C. Military and Veteran Relevant Clinical Research

• Determine the incidence of brain injury from the most commonly occurring blast injuries.

• Initiate a VA multi-center trial to provide the first evidence on the effectiveness of cognitive rehabilitation and stimulant medication early in recovery from severe brain injury.

• Conduct the study of enhanced protection from parachute injury by field-testing approved novel helmet configurations at Fort Bragg.

• Implement the feasibility study of biomarkers in mild brain injury and injury recovery in collaboration with Ron Hayes, Ph.D. at the Evelyn F. and William L. McKnight Brain Institute at the University of Florida

• Extend outcomes research through the evaluation of long-term work and duty status in DVHIP rehabilitation trial participants.

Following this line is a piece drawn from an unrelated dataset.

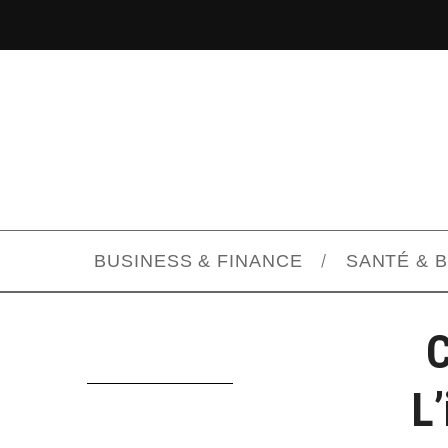
BUSINESS & FINANCE
SANTÉ & 
C
L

VIII. DVHIP Support for Families after Brain Injury

Every military commander and soldier knows the importance of taking care of their families so that they may focus on performing their critical duties. This is especially important in times of conflict, as demonstrated during Operation Iraqi Freedom. When soldiers sustain brain injuries in conflict, taking care of families is even more important. This is because the impact of brain injury on the family is particularly traumatic, in that not only life and death are at stake, but there are also significant disruptions to family systems for months or years thereafter as the rehabilitation and recovery process ensues. DVHIP family support groups provide a great deal of assistance, education, and information to families. For example, the family support program at the Tampa VA also holds bi-annual reunions in which former patients and families come from around the country.

IX. Conclusion

There is no greater time than today to support injured personnel sustaining brain injuries. There is nothing more patriotic than caring for the men and women who serve our country and protect our interests. Our men and women in uniform are sustaining brain injuries and need brain injury specific care and state of the art treatment and rehabilitation. The incidence of TBI is higher in theater than it has ever been in history, and the numbers of injured personnel present a challenge to the military medical system. DVHIP continues to be an important part of the military health care system and needs additional funding to continue its work. Please support $7 million for the DVHIP in the Fiscal Year 2005 Defense Appropriations bill in the DoD Health Affairs budget under Operation and Maintenance to continue this important program.